Con mi habitual falta de reflejos, fui al perchero. No estaba mi abrigo. Perdí un tiempo precioso buscándolo y al final corrí al ascensor sin él. La cabina estaba repleta. Me tocó apretujarme con una compañera, que observó: «Tienes algo en la chaqueta, parecen restos de afilar lápices». En efecto, así era, pero lo que yo quería era tiempo para pensar, tiempo para pensar.
 
Me encontré en la calle. Hacía frío. Ya no era invierno, pero la primavera se hacía de rogar. Entré en la tienda de complementos —accessories, como decían las canadienses— que estaba en el bajo de nuestro edificio.
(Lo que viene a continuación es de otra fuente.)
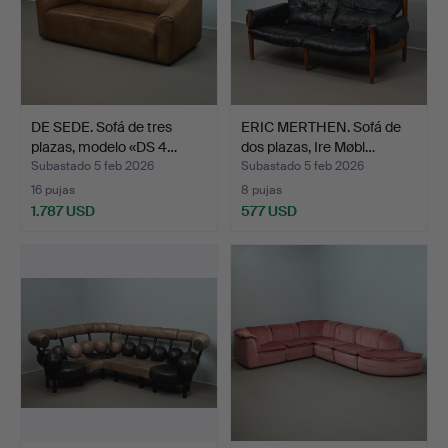
DE SEDE. Sofá de tres
ERIC MERTHEN. Sofá de
plazas, modelo «DS 4…
dos plazas, Ire Møbl…
Subastado 5 feb 2026
Subastado 5 feb 2026
16 pujas
8 pujas
1.787 USD
577 USD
Complementos. Celia había comentado que quería comprar algo antes de irse. La tienda estaba llena de gente, me abrí paso entre los expositores, pero Celia no estaba allí. Volví a la calle. Me quedé paralizado. Los viandantes chocaban conmigo. Avancé hasta el Starbucks, pero tampoco esperaba que estuviera allí, no era su sitio.
 
El demiurgo que pone orden en todas las cosas estaba considerando borrarme de su lista, por inútil.
 
Regresé despacio a la oficina. Tengo que encontrar el abrigo o cogeré un resfriado. Continuaría mi vuelta al mundo en solitario, round and around and around, una cierta sensación de ligereza, tán libre, pero tán solo. Pero tán libre.